The Reserve Bank of India cut its key short-term rates by 25 basis points each on Tuesday to shore up faltering growth in the face of the global economic slowdown.

The repo rate, at which the Reserve Bank of India (RBI) infuses cash into the banking system, will be cut to 4.75 percent, and the reverse repo rate, at which it absorbs excess cash from banks, will be reduced to 3.25 percent, effective immediately.

The central bank cut is growth estimate for 2008/09, which ended on March 31, to 6.5 to 6.7 percent, and forecast growth of around 6 percent for 2009/10.

It said that managing large government borrowing in 2009/10 in a non-disruptive manner would be a major challenge, and said it would used a mix of monetary and debt management tools to ensure this was done smoothly.

"Large borrowings also militate against the low interest rate environment that the Reserve Bank is trying to maintain to spur investment demand in keeping with the stance of monetary policy," the central bank said in its policy statement.

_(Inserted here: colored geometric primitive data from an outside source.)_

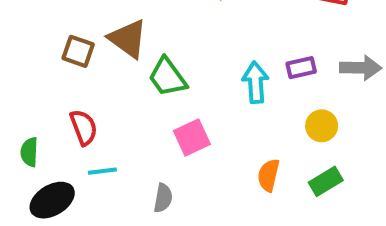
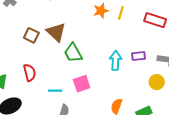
yellow circle: (322, 126) -> (157, 82), moved
cyan line: (102, 171) -> (55, 91), moved

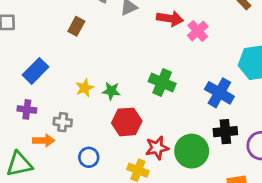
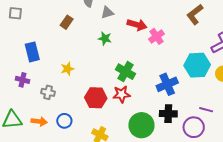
blue rectangle: (36, 71) -> (32, 52), turned -66
green star: (111, 91) -> (105, 39), moved
blue cross: (219, 93) -> (167, 84), turned 30
orange arrow: (44, 140) -> (39, 121), moved
red star: (157, 148) -> (121, 94), moved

The bank rate, used by banks to price long-term loans, remained at 6.0 percent. Banks' cash reserve requirements were also left unchanged at 5.0 percent.

Analysts polled by Reuters were almost evenly split over whether the central bank would cut rates or not. Six out of the 11 analysts polled expected the bank to bring down its lending rate by 25 to 50 basis points. The other five forecast the rate to be held steady.

The RBI has now cut its short-term lending rate by 425 basis points in six steps since Oct. 20 as the global economic crisis has hit Asia's third-largest economy harder than expected.

The RBI said wholesale-priced based inflation was expected to turn negative early in the current fiscal year, but this should not be interpreted as deflation for policy purposes.

It projected WPI inflation would be around 4 percent at the end of 2009/10.

The RBI said a planned April 2009 review of the policy on foreign banks in India would now not go ahead until there was greater clarity regarding stability, recovery of the global financial system and better global coordination on regulation and supervision.